Bense bomboş bekliyordum. Elimden hiçbirşey gelmiyordu. Gümüş'ün sözleri beni daha çok mahvediyordu. Elimden birşey gelmemesi beni bitiriyordu.
"Bilgisayardan olacak gibi değil Haktan."
Ellerimi dayadığım duvardan uzaklaşarak Gümüş'e baktım.
"O zaman asıl kişiye gideceğiz." diyerek evden çıkmak için yürüdüğümde Gümüş hemen önüme geçip beni durdurmuştu.
Aramızda milimler vardı ve yine o gözlerle bakıyordu gözlerime.
"Nereye gideceksin?"
Nefes alış verişim o kadar hızlıydı ki Gümüş'ün yüzüne dökülen perçemlerini hareket ettiriyordu.
"Şirketlerine." diyerek omuna çarpıp evden çıktım.
"Bekle!"
Arkamdan seslenmesini umursamadan binadan çıkmıştım. Taksi çağırmak için telefonumu çıkardığımda elimin titremesinden ekranı göremiyordum.
"Titreme, titreme!"
Telefonu tutan elimi tutmuştu. Bakışlarımı usulca ona çevirdiğimde yüzünde profesyönel şekilde ciddiyet vardı.
"Sakin ol, seni ben bırakırım."
Arabasının kilidini açıp binmemi işaret ettiğinde sözünü ikiletmeden arabaya bindim. Her dakika benim için çok önemliydi.
"Konumu biliyor musun?"
Arabayı çalıştırıp bana döndüğünde konumu bilmediğim aklıma gelmiş ve ekranını kapattığım telefonu yeniden açarak internete şirket konumlarını yazdım.
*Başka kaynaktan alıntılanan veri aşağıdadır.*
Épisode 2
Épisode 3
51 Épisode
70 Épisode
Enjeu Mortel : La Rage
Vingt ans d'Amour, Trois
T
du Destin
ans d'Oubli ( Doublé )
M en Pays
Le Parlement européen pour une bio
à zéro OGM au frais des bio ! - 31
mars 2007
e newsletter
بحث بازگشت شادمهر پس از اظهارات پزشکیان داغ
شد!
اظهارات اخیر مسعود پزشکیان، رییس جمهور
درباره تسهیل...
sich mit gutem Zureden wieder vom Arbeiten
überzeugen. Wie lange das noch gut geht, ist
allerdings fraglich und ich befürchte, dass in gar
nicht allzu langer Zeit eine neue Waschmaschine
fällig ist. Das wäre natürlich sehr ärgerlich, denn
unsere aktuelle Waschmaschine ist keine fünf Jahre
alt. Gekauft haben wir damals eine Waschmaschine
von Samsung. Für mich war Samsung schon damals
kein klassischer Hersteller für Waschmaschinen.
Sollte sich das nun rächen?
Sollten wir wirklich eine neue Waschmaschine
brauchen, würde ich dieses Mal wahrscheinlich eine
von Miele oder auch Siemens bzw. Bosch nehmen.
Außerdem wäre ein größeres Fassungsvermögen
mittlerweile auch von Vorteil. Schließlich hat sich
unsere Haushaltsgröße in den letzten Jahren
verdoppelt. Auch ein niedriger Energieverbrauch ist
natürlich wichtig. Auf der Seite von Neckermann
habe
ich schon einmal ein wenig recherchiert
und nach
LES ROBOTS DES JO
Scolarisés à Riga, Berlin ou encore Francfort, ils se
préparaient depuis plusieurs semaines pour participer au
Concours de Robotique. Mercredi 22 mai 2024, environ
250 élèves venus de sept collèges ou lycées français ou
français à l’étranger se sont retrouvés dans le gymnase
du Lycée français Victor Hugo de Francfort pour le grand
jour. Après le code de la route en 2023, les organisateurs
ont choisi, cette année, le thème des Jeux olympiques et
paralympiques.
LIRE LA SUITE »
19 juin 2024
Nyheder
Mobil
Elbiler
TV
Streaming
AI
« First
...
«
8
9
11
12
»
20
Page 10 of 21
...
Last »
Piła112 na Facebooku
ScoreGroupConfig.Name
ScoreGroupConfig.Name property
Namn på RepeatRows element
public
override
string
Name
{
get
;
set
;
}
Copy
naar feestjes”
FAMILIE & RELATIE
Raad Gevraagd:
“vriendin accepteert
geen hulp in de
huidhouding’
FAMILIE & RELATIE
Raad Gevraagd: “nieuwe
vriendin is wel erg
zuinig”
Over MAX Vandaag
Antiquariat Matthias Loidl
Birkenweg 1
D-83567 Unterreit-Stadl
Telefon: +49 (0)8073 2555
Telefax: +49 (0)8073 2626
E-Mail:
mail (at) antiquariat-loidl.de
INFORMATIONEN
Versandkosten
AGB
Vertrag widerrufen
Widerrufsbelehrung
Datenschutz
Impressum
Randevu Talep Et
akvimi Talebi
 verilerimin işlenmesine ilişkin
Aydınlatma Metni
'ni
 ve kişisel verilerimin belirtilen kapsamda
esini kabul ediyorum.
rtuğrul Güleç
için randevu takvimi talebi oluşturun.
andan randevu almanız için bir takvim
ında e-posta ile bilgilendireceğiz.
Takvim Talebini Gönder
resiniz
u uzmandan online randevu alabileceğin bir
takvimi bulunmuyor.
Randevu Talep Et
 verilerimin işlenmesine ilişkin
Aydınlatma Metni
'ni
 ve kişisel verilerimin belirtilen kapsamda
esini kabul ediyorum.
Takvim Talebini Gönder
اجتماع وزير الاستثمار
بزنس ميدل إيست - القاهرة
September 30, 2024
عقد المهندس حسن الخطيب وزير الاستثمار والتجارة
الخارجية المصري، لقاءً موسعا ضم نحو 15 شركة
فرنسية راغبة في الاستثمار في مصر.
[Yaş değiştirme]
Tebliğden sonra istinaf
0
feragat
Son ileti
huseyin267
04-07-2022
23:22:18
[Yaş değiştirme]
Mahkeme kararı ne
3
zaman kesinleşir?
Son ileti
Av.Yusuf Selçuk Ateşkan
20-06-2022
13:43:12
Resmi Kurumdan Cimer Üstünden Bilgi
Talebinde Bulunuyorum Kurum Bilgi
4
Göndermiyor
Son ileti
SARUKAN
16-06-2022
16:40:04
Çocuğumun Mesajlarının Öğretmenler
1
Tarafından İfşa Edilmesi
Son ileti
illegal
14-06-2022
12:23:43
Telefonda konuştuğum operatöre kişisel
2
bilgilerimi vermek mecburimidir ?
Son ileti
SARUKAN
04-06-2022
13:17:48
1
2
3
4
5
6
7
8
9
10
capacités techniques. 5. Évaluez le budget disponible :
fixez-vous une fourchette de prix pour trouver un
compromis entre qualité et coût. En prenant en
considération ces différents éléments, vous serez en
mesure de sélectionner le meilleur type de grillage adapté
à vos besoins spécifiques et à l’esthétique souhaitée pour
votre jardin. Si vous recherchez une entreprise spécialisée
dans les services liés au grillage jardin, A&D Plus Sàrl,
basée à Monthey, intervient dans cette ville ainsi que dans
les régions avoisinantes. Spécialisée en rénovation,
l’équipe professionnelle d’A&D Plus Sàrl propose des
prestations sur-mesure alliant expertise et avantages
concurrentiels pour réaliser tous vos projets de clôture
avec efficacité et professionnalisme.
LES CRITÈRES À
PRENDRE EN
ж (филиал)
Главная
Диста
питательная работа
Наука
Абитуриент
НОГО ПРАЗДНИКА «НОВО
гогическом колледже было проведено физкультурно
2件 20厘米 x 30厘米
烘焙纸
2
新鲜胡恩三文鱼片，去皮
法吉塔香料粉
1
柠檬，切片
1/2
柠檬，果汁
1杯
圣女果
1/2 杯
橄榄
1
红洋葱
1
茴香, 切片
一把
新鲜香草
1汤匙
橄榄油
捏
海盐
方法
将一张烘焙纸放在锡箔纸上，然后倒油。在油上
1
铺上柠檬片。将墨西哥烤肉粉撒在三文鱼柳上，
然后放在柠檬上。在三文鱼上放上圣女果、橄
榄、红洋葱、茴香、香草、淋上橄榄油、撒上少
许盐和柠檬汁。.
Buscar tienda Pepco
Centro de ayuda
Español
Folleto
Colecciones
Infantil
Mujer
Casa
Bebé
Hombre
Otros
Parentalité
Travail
Ardından telefonu ona uzatarak elimi saçımdan geçirdim. Gümüş sessizce telefonun konumına göre arabayı sürmeye başlamıştı.
"Şirkete gittiğimiz zaman öfkeni kontrol etmen gerekiyor Haktan. Unutma en önemli işlerimizi sakinliğimizi koruyarak hallettik."
Bakışlarımı ona çevirdim. Haklıydı, ama yapamıyordum. Zola'ya zarar geldiğini düşünmek beni delirtiyordu.
"Dilay'ın bize neler öğrettiği gelsin aklına."
Hiçbirşey söylemeden yeniden önüme döndüm. Gümüş ile bunu tartışmaya niyetim yoktu. O şeytanın ta kendisiydi ve ondan yardım istemem bile hata olabilirdi.
Yarım saatin sonunda şirkete vardığımızda belimdeki silahı kontrol ederek arabadan indim. Gümüş'ten önce şirkete doğru yürümeye başladığımda hemen yanıma gelmişti.
"Sakın silah kullanma, hiçbirşey yapamasak bile iki cümle etmemize dahi izin vermezler."
"İşimi senden öğrenecek değilim." diyerek şirkete girdiğimde güvenlikler önümüzü kesmişti.
"Kime bakmıştınız?"
Adama saldırmak için hazırlanırken Gümüş araya girmişti.
"Emre beye bakmıştık, kendisi burada mı?"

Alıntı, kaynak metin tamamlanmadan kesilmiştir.